Originally published 22 July 2003
Imagine for a moment that a spacefaring crew of extraterrestrials is approaching Earth. From a distance of a thousand miles, they see a globe dappled with clouds, water, land patchy with color; no unambiguous signs of life. They speculate about whether the planet is inhabited.
The visitors go into orbit a few hundred miles above the surface. Now the question of life gets more interesting. A few geographical features (the border between Israel and Jordan, for example, green on one side, brown on the other) suggest intelligent design. They sail around into the night side of the planet and patterns of light give the game away; surely those webs of luminescence have an artificial origin.
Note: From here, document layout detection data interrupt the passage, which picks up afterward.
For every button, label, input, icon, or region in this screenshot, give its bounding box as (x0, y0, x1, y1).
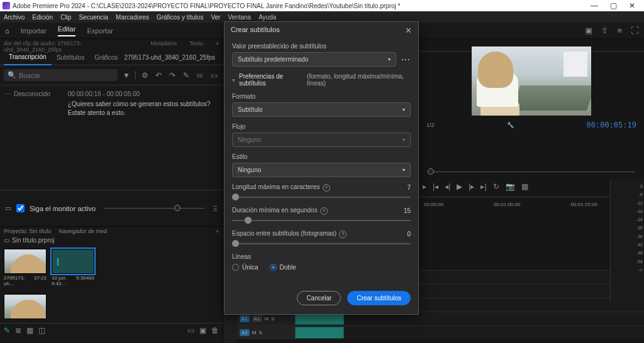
expand-icon[interactable]: ▭ (5, 204, 11, 212)
menu-archivo[interactable]: Archivo (4, 14, 25, 21)
camera-icon[interactable]: 📷 (506, 182, 515, 193)
filter-icon[interactable]: ▼ (121, 71, 131, 80)
minsecs-slider[interactable] (232, 220, 411, 221)
quick-export-icon[interactable]: ▣ (585, 26, 592, 35)
subtitle-tool-icon[interactable]: ▭ (209, 71, 219, 80)
new-item-icon[interactable]: ▣ (199, 326, 206, 335)
menu-ventana[interactable]: Ventana (228, 14, 251, 21)
wrench-icon[interactable]: 🔧 (507, 122, 514, 128)
menu-edicion[interactable]: Edición (32, 14, 53, 21)
redo-icon[interactable]: ↷ (167, 71, 177, 80)
flujo-dropdown: Ninguno▾ (232, 133, 411, 147)
list-view-icon[interactable]: ≣ (15, 326, 21, 335)
menu-graficos[interactable]: Gráficos y títulos (157, 14, 203, 21)
project-file: Sin título.prproj (12, 237, 54, 244)
play-icon[interactable]: ▶ (457, 182, 462, 193)
program-video[interactable] (472, 46, 591, 116)
preset-dropdown[interactable]: Subtítulo predeterminado▾ (232, 52, 396, 67)
pencil-icon[interactable]: ✎ (4, 326, 10, 335)
clip-header-menu-icon[interactable]: ≡ (216, 40, 219, 49)
maximize-button[interactable]: ▢ (604, 1, 623, 10)
left-panel: dor del clip de audio: 2795173-uhd_3840_… (0, 39, 223, 343)
project-chevron-icon[interactable]: » (216, 228, 219, 234)
thumb-video-2[interactable] (4, 294, 47, 319)
create-subtitles-button[interactable]: Crear subtítulos (347, 291, 411, 305)
project-tab[interactable]: Proyecto: Sin título (4, 228, 52, 234)
formato-dropdown[interactable]: Subtítulo▾ (232, 102, 411, 117)
step-back-icon[interactable]: ◂| (445, 182, 450, 193)
chevron-down-icon: ▾ (402, 137, 405, 143)
prefs-accordion[interactable]: ▾ Preferencias de subtítulos (formato, l… (232, 73, 411, 87)
speaker-menu-icon[interactable]: ⋯ (5, 90, 11, 97)
cancel-button[interactable]: Cancelar (297, 291, 341, 305)
help-icon[interactable]: ? (339, 231, 347, 238)
fullscreen-icon[interactable]: ⛶ (631, 26, 639, 35)
step-fwd-icon[interactable]: |▸ (469, 182, 474, 193)
undo-icon[interactable]: ↶ (153, 71, 164, 80)
new-bin-icon[interactable]: ▭ (187, 326, 194, 335)
formato-label: Formato (232, 93, 411, 100)
go-start-icon[interactable]: |◂ (433, 182, 438, 193)
program-scrub[interactable] (428, 172, 635, 172)
close-button[interactable]: ✕ (623, 1, 641, 10)
workspaces-icon[interactable]: ≡ (617, 26, 622, 35)
help-icon[interactable]: ? (323, 184, 330, 192)
home-icon[interactable]: ⌂ (5, 27, 9, 35)
track-a1-src[interactable]: A1 (240, 315, 250, 322)
menu-ver[interactable]: Ver (211, 14, 220, 21)
tab-graphics[interactable]: Gráficos (89, 51, 123, 65)
modal-close-icon[interactable]: ✕ (405, 26, 412, 35)
cc-icon[interactable]: ㏄ (195, 70, 205, 80)
track-a2[interactable]: A2 (240, 329, 250, 336)
gap-value: 0 (407, 231, 411, 237)
fit-icon[interactable]: Ξ (213, 205, 218, 212)
tab-transcription[interactable]: Transcripción (4, 50, 52, 65)
loop-icon[interactable]: ↻ (493, 182, 499, 193)
share-icon[interactable]: ⇧ (601, 26, 608, 35)
freeform-view-icon[interactable]: ◫ (38, 326, 45, 335)
media-browser-tab[interactable]: Navegador de med (59, 228, 108, 234)
tab-subtitles[interactable]: Subtítulos (52, 51, 89, 65)
thumb-audio[interactable]: 10 jun. 9:43…5:36480 (52, 249, 94, 286)
chevron-down-icon: ▾ (402, 107, 405, 112)
search-input-wrap[interactable]: 🔍 (4, 69, 118, 81)
edit-text-icon[interactable]: ✎ (181, 71, 191, 80)
chevron-down-icon: ▾ (402, 167, 405, 173)
estilo-label: Estilo (232, 153, 411, 160)
menu-ayuda[interactable]: Ayuda (258, 14, 276, 21)
clip-header-name: dor del clip de audio: 2795173-uhd_3840_… (4, 40, 138, 49)
ws-import[interactable]: Importar (21, 27, 47, 35)
prog-zoom[interactable]: 1/2 (426, 122, 435, 128)
thumb-video[interactable]: 2795173-uh…37:22 (4, 249, 47, 286)
estilo-dropdown[interactable]: Ninguno▾ (232, 163, 411, 177)
audio-meter: 0 -6 -12 -18 -24 -30 -36 -42 -48 -54 -∞ (610, 180, 644, 303)
trash-icon[interactable]: 🗑 (211, 326, 219, 335)
clip-header-text: Texto (189, 40, 203, 49)
preset-options-icon[interactable]: ⋯ (401, 55, 411, 65)
go-end-icon[interactable]: ▸| (480, 182, 486, 193)
icon-view-icon[interactable]: ▦ (26, 326, 33, 335)
gap-slider[interactable] (232, 243, 411, 244)
maxchars-value: 7 (407, 184, 411, 191)
track-a1[interactable]: A1 (252, 315, 262, 322)
program-timecode[interactable]: 00:00:05:19 (587, 121, 636, 129)
monitor-follow-checkbox[interactable] (16, 204, 25, 212)
audio-clip-2[interactable] (295, 327, 344, 339)
settings-icon[interactable]: ⚙ (140, 71, 150, 80)
menu-clip[interactable]: Clip (60, 14, 71, 21)
preset-label: Valor preestablecido de subtítulos (232, 43, 411, 50)
help-icon[interactable]: ? (320, 207, 328, 215)
minsecs-value: 15 (404, 207, 411, 214)
lines-double-radio[interactable]: Doble (270, 264, 296, 271)
menu-secuencia[interactable]: Secuencia (79, 14, 108, 21)
mark-in-icon[interactable]: ▸ (423, 182, 426, 193)
menu-marcadores[interactable]: Marcadores (116, 14, 149, 21)
maxchars-slider[interactable] (232, 197, 411, 198)
lines-single-radio[interactable]: Única (232, 264, 258, 271)
minimize-button[interactable]: — (585, 1, 604, 10)
zoom-slider[interactable] (104, 208, 204, 209)
search-input[interactable] (19, 72, 114, 79)
export-frame-icon[interactable]: ▦ (521, 182, 528, 193)
ws-export[interactable]: Exportar (87, 27, 113, 35)
ws-edit[interactable]: Editar (58, 25, 76, 36)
But not until they land on the surface does it become clear just to what extent the planet is alive. Six billion humans scamper about. Birds, insects, and creepy crawlies are everywhere. Down and up close, the place is thick with creaturedom — creatures a million, 10 million times smaller than the planet itself.
Now, imagine that the visitors approach just one of the humans — you, for instance. Yes, you, sitting there sipping your coffee and reading the newspaper, fresh out of the shower. What the extraterrestrials don’t know — what you don’t know, or don’t want to know — is that your body is a planet as densely populated with creatures as is the planet Earth — creatures a million, 10 million, times smaller than you; creatures not visible to the unaided eye. But shrink yourself to the size of a bacterium, say, and land on planet You. You’d find the place teeming with beasties of every sort.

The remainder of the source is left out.